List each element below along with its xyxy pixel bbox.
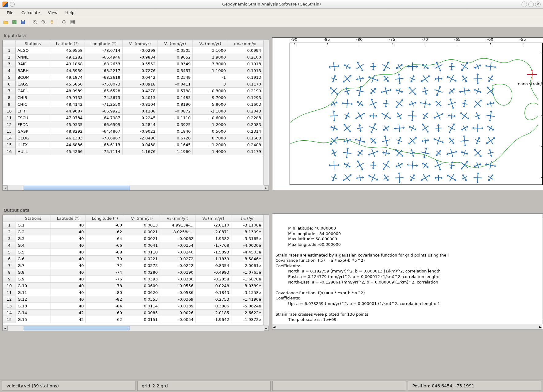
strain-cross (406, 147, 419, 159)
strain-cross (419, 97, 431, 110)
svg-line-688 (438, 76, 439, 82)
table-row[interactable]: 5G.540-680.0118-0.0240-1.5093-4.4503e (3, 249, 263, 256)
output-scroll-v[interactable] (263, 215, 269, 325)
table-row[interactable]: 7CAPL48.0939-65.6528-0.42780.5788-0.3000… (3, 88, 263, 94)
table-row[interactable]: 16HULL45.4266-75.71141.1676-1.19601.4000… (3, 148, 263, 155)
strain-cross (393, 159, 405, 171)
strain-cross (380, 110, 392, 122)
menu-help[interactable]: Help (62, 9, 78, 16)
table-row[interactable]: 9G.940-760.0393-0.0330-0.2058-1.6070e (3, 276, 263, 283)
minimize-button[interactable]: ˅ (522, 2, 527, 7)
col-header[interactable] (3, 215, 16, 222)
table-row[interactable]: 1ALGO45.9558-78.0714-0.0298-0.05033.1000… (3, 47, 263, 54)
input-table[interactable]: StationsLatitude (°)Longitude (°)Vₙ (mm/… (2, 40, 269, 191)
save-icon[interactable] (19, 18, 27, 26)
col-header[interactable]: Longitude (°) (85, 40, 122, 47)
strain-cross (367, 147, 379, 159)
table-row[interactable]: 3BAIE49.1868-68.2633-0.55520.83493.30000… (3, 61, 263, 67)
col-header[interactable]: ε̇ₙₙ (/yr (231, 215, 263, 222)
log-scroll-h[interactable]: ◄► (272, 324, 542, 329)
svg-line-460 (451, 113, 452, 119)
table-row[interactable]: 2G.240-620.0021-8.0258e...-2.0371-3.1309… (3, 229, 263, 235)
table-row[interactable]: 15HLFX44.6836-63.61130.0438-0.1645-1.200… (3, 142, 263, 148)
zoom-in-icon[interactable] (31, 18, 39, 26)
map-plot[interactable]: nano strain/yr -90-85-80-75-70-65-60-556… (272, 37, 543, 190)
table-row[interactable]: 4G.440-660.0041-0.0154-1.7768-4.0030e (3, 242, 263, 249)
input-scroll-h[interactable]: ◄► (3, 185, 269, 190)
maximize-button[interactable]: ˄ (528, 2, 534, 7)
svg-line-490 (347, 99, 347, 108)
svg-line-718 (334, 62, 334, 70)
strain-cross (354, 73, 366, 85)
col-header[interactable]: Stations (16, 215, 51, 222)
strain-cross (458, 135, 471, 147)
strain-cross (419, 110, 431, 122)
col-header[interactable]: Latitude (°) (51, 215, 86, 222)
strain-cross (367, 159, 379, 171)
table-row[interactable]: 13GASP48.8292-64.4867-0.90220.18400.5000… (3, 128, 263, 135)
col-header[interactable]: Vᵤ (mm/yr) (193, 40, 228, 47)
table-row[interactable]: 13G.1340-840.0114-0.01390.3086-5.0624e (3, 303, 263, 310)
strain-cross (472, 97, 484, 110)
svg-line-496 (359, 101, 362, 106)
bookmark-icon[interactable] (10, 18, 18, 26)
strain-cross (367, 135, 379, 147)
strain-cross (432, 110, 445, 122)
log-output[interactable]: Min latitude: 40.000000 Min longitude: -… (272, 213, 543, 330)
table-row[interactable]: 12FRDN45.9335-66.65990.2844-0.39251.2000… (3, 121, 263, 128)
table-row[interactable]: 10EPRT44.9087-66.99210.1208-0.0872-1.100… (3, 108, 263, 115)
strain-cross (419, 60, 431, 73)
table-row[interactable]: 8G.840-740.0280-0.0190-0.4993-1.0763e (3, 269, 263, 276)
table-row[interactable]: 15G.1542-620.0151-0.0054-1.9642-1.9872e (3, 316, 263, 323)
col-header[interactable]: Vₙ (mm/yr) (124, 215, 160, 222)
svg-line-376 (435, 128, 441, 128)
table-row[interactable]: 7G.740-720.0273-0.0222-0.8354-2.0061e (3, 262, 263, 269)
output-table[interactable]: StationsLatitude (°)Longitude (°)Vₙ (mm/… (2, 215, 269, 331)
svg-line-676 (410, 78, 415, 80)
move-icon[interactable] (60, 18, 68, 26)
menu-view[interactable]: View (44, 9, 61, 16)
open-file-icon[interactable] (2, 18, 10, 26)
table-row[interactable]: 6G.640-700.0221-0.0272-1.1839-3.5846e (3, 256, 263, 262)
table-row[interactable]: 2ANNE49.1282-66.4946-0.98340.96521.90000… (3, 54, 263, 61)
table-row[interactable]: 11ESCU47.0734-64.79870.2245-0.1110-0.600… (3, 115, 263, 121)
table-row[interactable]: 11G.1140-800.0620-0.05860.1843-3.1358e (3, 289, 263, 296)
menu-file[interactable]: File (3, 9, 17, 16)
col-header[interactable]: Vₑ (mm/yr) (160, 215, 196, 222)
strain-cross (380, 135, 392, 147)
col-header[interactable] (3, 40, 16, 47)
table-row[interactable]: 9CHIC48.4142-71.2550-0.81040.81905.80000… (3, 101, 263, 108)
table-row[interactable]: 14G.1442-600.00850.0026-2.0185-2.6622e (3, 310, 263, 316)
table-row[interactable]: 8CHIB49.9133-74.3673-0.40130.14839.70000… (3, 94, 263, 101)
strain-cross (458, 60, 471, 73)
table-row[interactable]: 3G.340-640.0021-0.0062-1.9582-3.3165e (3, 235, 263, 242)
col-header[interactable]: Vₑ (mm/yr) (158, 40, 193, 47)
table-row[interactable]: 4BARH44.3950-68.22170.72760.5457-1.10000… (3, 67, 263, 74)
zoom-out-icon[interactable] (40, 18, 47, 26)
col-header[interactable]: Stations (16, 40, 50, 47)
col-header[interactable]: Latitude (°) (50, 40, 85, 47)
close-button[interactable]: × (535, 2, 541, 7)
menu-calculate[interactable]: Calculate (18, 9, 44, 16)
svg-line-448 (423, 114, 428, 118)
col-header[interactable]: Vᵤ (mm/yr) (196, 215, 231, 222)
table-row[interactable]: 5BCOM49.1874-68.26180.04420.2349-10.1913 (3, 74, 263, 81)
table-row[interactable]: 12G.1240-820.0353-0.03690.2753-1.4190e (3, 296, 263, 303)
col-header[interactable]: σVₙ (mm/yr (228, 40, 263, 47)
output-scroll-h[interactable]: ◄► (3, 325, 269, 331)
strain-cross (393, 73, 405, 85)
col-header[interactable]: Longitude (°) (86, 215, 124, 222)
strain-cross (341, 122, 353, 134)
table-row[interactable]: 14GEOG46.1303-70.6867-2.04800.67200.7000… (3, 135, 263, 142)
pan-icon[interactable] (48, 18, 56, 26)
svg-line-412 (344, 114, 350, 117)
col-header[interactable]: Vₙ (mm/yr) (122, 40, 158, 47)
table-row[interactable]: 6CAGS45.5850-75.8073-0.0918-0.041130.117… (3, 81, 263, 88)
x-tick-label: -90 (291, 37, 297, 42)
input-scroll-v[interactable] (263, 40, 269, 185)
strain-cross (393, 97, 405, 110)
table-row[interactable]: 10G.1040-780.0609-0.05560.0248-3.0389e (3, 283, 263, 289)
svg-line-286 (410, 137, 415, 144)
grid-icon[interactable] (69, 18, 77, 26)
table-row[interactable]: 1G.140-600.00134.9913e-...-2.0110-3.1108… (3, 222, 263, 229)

◇ ◇ ◇ ◇ ◇ ◇ ◇

__EXERCISE GOAL__: Output all the records, word for word, with no pictures in the copy.

__RESPONSE BOX__:
List each element below along with its xyxy pixel bbox.
strain-cross (406, 147, 419, 159)
strain-cross (419, 97, 431, 110)
svg-line-688 (438, 76, 439, 82)
table-row[interactable]: 5G.540-680.0118-0.0240-1.5093-4.4503e (3, 249, 263, 256)
output-scroll-v[interactable] (263, 215, 269, 325)
table-row[interactable]: 7CAPL48.0939-65.6528-0.42780.5788-0.3000… (3, 88, 263, 94)
table-row[interactable]: 16HULL45.4266-75.71141.1676-1.19601.4000… (3, 148, 263, 155)
strain-cross (393, 159, 405, 171)
strain-cross (380, 110, 392, 122)
menu-help[interactable]: Help (62, 9, 78, 16)
table-row[interactable]: 9G.940-760.0393-0.0330-0.2058-1.6070e (3, 276, 263, 283)
minimize-button[interactable]: ˅ (522, 2, 527, 7)
col-header[interactable] (3, 215, 16, 222)
table-row[interactable]: 1ALGO45.9558-78.0714-0.0298-0.05033.1000… (3, 47, 263, 54)
input-table[interactable]: StationsLatitude (°)Longitude (°)Vₙ (mm/… (2, 40, 269, 191)
save-icon[interactable] (19, 18, 27, 26)
col-header[interactable]: Longitude (°) (85, 40, 122, 47)
strain-cross (367, 147, 379, 159)
table-row[interactable]: 3BAIE49.1868-68.2633-0.55520.83493.30000… (3, 61, 263, 67)
col-header[interactable]: ε̇ₙₙ (/yr (231, 215, 263, 222)
log-scroll-h[interactable]: ◄► (272, 324, 542, 329)
svg-line-460 (451, 113, 452, 119)
table-row[interactable]: 2G.240-620.0021-8.0258e...-2.0371-3.1309… (3, 229, 263, 235)
table-row[interactable]: 15HLFX44.6836-63.61130.0438-0.1645-1.200… (3, 142, 263, 148)
zoom-in-icon[interactable] (31, 18, 39, 26)
map-plot[interactable]: nano strain/yr -90-85-80-75-70-65-60-556… (272, 37, 543, 190)
table-row[interactable]: 4G.440-660.0041-0.0154-1.7768-4.0030e (3, 242, 263, 249)
input-scroll-h[interactable]: ◄► (3, 185, 269, 190)
maximize-button[interactable]: ˄ (528, 2, 534, 7)
svg-line-490 (347, 99, 347, 108)
svg-line-718 (334, 62, 334, 70)
strain-cross (354, 73, 366, 85)
col-header[interactable]: Stations (16, 215, 51, 222)
strain-cross (458, 135, 471, 147)
strain-cross (419, 110, 431, 122)
col-header[interactable]: Latitude (°) (51, 215, 86, 222)
strain-cross (367, 159, 379, 171)
table-row[interactable]: 13GASP48.8292-64.4867-0.90220.18400.5000… (3, 128, 263, 135)
col-header[interactable]: Vᵤ (mm/yr) (193, 40, 228, 47)
table-row[interactable]: 13G.1340-840.0114-0.01390.3086-5.0624e (3, 303, 263, 310)
strain-cross (472, 97, 484, 110)
svg-line-496 (359, 101, 362, 106)
bookmark-icon[interactable] (10, 18, 18, 26)
strain-cross (367, 135, 379, 147)
strain-cross (432, 110, 445, 122)
log-output[interactable]: Min latitude: 40.000000 Min longitude: -… (272, 213, 543, 330)
table-row[interactable]: 12FRDN45.9335-66.65990.2844-0.39251.2000… (3, 121, 263, 128)
table-row[interactable]: 10EPRT44.9087-66.99210.1208-0.0872-1.100… (3, 108, 263, 115)
strain-cross (419, 60, 431, 73)
table-row[interactable]: 8G.840-740.0280-0.0190-0.4993-1.0763e (3, 269, 263, 276)
table-row[interactable]: 15G.1542-620.0151-0.0054-1.9642-1.9872e (3, 316, 263, 323)
col-header[interactable]: Vₙ (mm/yr) (124, 215, 160, 222)
svg-line-376 (435, 128, 441, 128)
table-row[interactable]: 7G.740-720.0273-0.0222-0.8354-2.0061e (3, 262, 263, 269)
output-table[interactable]: StationsLatitude (°)Longitude (°)Vₙ (mm/… (2, 215, 269, 331)
svg-line-676 (410, 78, 415, 80)
move-icon[interactable] (60, 18, 68, 26)
menu-view[interactable]: View (44, 9, 61, 16)
open-file-icon[interactable] (2, 18, 10, 26)
table-row[interactable]: 6G.640-700.0221-0.0272-1.1839-3.5846e (3, 256, 263, 262)
table-row[interactable]: 2ANNE49.1282-66.4946-0.98340.96521.90000… (3, 54, 263, 61)
table-row[interactable]: 11ESCU47.0734-64.79870.2245-0.1110-0.600… (3, 115, 263, 121)
table-row[interactable]: 11G.1140-800.0620-0.05860.1843-3.1358e (3, 289, 263, 296)
menu-file[interactable]: File (3, 9, 17, 16)
col-header[interactable]: Vₑ (mm/yr) (160, 215, 196, 222)
strain-cross (380, 135, 392, 147)
col-header[interactable] (3, 40, 16, 47)
table-row[interactable]: 9CHIC48.4142-71.2550-0.81040.81905.80000… (3, 101, 263, 108)
table-row[interactable]: 14G.1442-600.00850.0026-2.0185-2.6622e (3, 310, 263, 316)
table-row[interactable]: 8CHIB49.9133-74.3673-0.40130.14839.70000… (3, 94, 263, 101)
strain-cross (458, 60, 471, 73)
table-row[interactable]: 3G.340-640.0021-0.0062-1.9582-3.3165e (3, 235, 263, 242)
col-header[interactable]: Vₑ (mm/yr) (158, 40, 193, 47)
table-row[interactable]: 4BARH44.3950-68.22170.72760.5457-1.10000… (3, 67, 263, 74)
zoom-out-icon[interactable] (40, 18, 47, 26)
col-header[interactable]: Stations (16, 40, 50, 47)
col-header[interactable]: Latitude (°) (50, 40, 85, 47)
close-button[interactable]: × (535, 2, 541, 7)
menu-calculate[interactable]: Calculate (18, 9, 44, 16)
svg-line-448 (423, 114, 428, 118)
col-header[interactable]: Vᵤ (mm/yr) (196, 215, 231, 222)
table-row[interactable]: 5BCOM49.1874-68.26180.04420.2349-10.1913 (3, 74, 263, 81)
table-row[interactable]: 12G.1240-820.0353-0.03690.2753-1.4190e (3, 296, 263, 303)
col-header[interactable]: σVₙ (mm/yr (228, 40, 263, 47)
output-scroll-h[interactable]: ◄► (3, 325, 269, 331)
strain-cross (393, 73, 405, 85)
col-header[interactable]: Longitude (°) (86, 215, 124, 222)
strain-cross (341, 122, 353, 134)
table-row[interactable]: 14GEOG46.1303-70.6867-2.04800.67200.7000… (3, 135, 263, 142)
pan-icon[interactable] (48, 18, 56, 26)
svg-line-412 (344, 114, 350, 117)
col-header[interactable]: Vₙ (mm/yr) (122, 40, 158, 47)
table-row[interactable]: 6CAGS45.5850-75.8073-0.0918-0.041130.117… (3, 81, 263, 88)
x-tick-label: -90 (291, 37, 297, 42)
input-scroll-v[interactable] (263, 40, 269, 185)
strain-cross (393, 97, 405, 110)
table-row[interactable]: 10G.1040-780.0609-0.05560.0248-3.0389e (3, 283, 263, 289)
svg-line-286 (410, 137, 415, 144)
grid-icon[interactable] (69, 18, 77, 26)
table-row[interactable]: 1G.140-600.00134.9913e-...-2.0110-3.1108… (3, 222, 263, 229)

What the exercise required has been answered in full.